SENDAWAR — Keluarga Besar Guru Agama Kristen Kabupaten Kutai Barat menggelar perayaan Natal yang dipusatkan di Gereja GKKAI, Kamis (15/1/2026). Momentum ini menjadi ajang refleksi sekaligus penguatan peran guru dalam menanamkan nilai keimanan, moral, dan toleransi di tengah masyarakat yang majemuk.
Dalam perayaan tersebut, Bupati Kutai Barat Frederick Edwin menyampaikan apresiasi atas dedikasi Guru Pendidikan Agama Kristen dalam membentuk karakter generasi muda. Sambutan Bupati dibacakan oleh Pelaksana Tugas Asisten Administrasi Umum (Asisten III) Sekretariat Daerah Kutai Barat, Kamius Junaidi.
Dalam sambutannya, bupati berharap perayaan Natal tidak hanya dimaknai sebagai kegiatan seremonial, tetapi juga menjadi momentum untuk memperkuat iman, persaudaraan, serta kerukunan antarumat beragama.
Baca Juga: Polres Kubar Perkuat Sinergi dengan Media melalui Silaturahmi Bersama Awak Pers
“Pemerintah daerah berkomitmen menjamin kegiatan keagamaan dapat berlangsung aman dan nyaman. Dari suasana damai inilah akan lahir masyarakat yang kuat,” ujar Kamius Junaidi membacakan sambutan Bupati.
Ia menegaskan, Natal merupakan sarana refleksi untuk meningkatkan kualitas kehidupan beragama umat Kristiani, yang pada akhirnya turut berdampak pada peningkatan pengabdian kepada bangsa dan negara.
“Sebagai umat-Nya, setiap amal bakti dan pelayanan yang dilakukan hendaknya diwujudkan melalui perbuatan nyata, menghadirkan kebahagiaan bagi sesama tanpa memandang perbedaan,” katanya.
Dalam pesan Natal dengan tema “Christmas Love in God Harmony Together”, Bupati Kutai Barat menyampaikan sejumlah poin penting.
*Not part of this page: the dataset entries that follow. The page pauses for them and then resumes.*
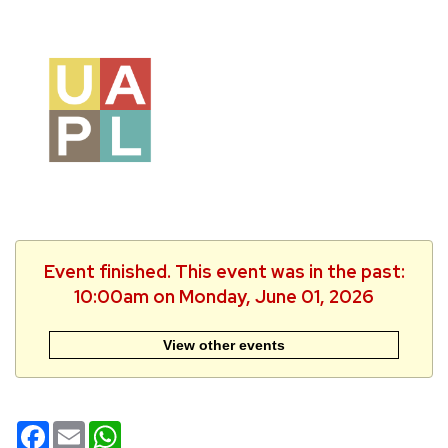
Event finished. This event was in the past:
10:00am on Monday, June 01, 2026
View other events
Facebook
Email
WhatsApp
Pertama, pemerintah daerah memberikan apresiasi tinggi kepada Guru Pendidikan Agama Kristen yang selama ini berperan aktif menanamkan nilai-nilai moral dan keimanan kepada peserta didik.
Menurutnya, semangat Natal harus menjadi dorongan untuk terus meningkatkan kualitas pelayanan pendidikan sekaligus memperkuat toleransi di tengah keberagaman masyarakat Kutai Barat.
Baca Juga: Optimalisasi Layanan Dasar, Tim Pembina Posyandu Kubar Kunjungi Kampung Melapeh Baru
Kedua, pesan Natal dinilai memiliki makna mendalam tentang kasih, kedamaian, dan harapan, yang relevan dalam menjaga kerukunan umat beragama sebagai kekuatan sosial daerah.
Ketiga, pemerintah daerah menegaskan komitmennya untuk mendukung peningkatan kualitas pendidikan keagamaan serta menjamin kebebasan beribadah bagi seluruh umat beragama.
Keempat, bupati mengajak para guru untuk terus menjadi teladan dan berperan aktif dalam pembangunan sumber daya manusia yang beriman, berakhlak, dan berdaya saing.
“Semangat Natal diharapkan menjadi motivasi bagi para guru untuk terus melayani dengan tulus dan berkontribusi nyata dalam pembangunan daerah,” pungkasnya.